Шон забыл о головной боли, ее место заняла жалость к Канди и тревога из-за положения, в которое она его поставила.

– Пожалуйста, расскажи. Немедленно. Я не найду себе места, пока не узнаю, – тихо сказала она.

– Канди, разве ты не понимаешь, что это неважно? Неважно, как он умер. Тебе нужно только знать, что его нет в живых. – У Шона сдавило горло, но он продолжал, негромко, почти про себя: – Он умер, и это единственное, что важно, он умер, сделав нас богаче благодаря знакомству с ним и беднее, потому что ушел от нас.

– Расскажи, – повторила она, и они посмотрели друг на друга, скрывая чувства за бесстрастными лицами.

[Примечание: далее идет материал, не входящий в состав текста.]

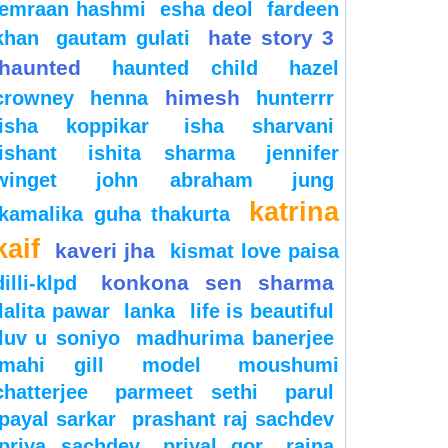
emraan hashmi
esha deol
fardeen
hate story 3
khan
gautam gulati
haunted
haunted child
hazel
himesh
crowney
henna
hunterrr
isha koppikar
isha sharvani
ishant
ishita sharma
jennifer
winget
john abraham
jung
katrina
kamalika guha thakurta
kaif
kaveri jha
kismat love paisa
konkona sen sharma
dilli-klpd
lalita pawar
lanka
life is beautiful
luv u soniyo
madhurima banerjee
mahi gill
model
moushumi
chatterjee
parmeet sethi
parul
payal sarkar
prashant raj sachdev
priya sachdev
priyal gor
raina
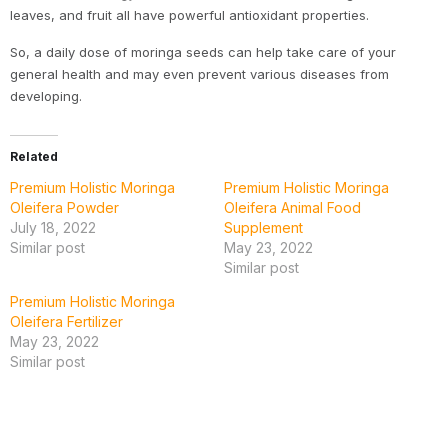
leaves, and fruit all have powerful antioxidant properties.
So, a daily dose of moringa seeds can help take care of your
general health and may even prevent various diseases from
developing.
Related
Premium Holistic Moringa
Premium Holistic Moringa
Oleifera Powder
Oleifera Animal Food
July 18, 2022
Supplement
Similar post
May 23, 2022
Similar post
Premium Holistic Moringa
Oleifera Fertilizer
May 23, 2022
Similar post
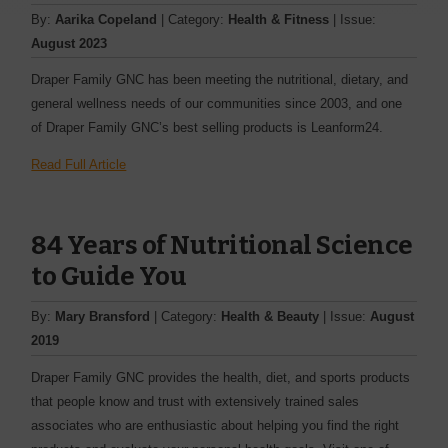
By:
Aarika Copeland
| Category:
Health & Fitness
| Issue:
August 2023
Draper Family GNC has been meeting the nutritional, dietary, and
general wellness needs of our communities since 2003, and one
of Draper Family GNC’s best selling products is Leanform24.
Read Full Article
84 Years of Nutritional Science
to Guide You
By:
Mary Bransford
| Category:
Health & Beauty
| Issue:
August
2019
Draper Family GNC provides the health, diet, and sports products
that people know and trust with extensively trained sales
associates who are enthusiastic about helping you find the right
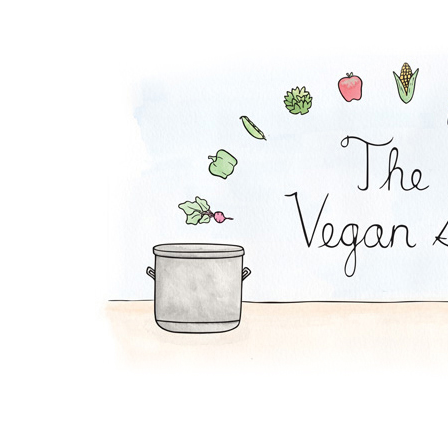
Coconut Pot Pie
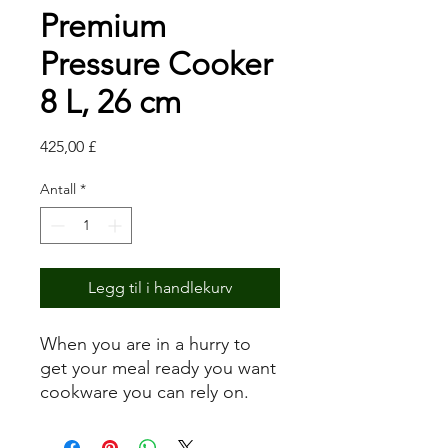
Premium
Pressure Cooker
8 L, 26 cm
Pris
425,00 £
Antall
*
Legg til i handlekurv
When you are in a hurry to
get your meal ready you want
cookware you can rely on.
With the new generation of
pressure cookers the time-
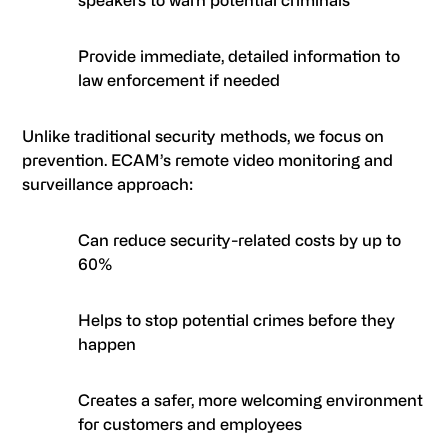
Provide immediate, detailed information to
law enforcement if needed
Unlike traditional security methods, we focus on
prevention.
ECAM
’s remote video monitoring and
surveillance approach:
Can reduce security-related costs by up to
60%
Helps to stop potential crimes before they
happen
Creates a safer, more welcoming environment
for customers and employees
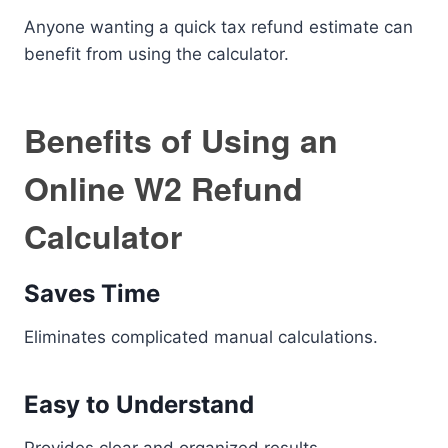
Anyone wanting a quick tax refund estimate can
benefit from using the calculator.
Benefits of Using an
Online W2 Refund
Calculator
Saves Time
Eliminates complicated manual calculations.
Easy to Understand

И Шон рассказал ей; вначале он говорил запинаясь, потом все быстрее и увереннее – к нему возвращался пережитый ужас. Когда он закончил, Канди ничего не сказала. Она сидела на кровати и разглядывала узоры ковра на полу. Шон сел ближе и обнял ее за плечи.

– Ничего не поделаешь. Никто не может отменить смерть.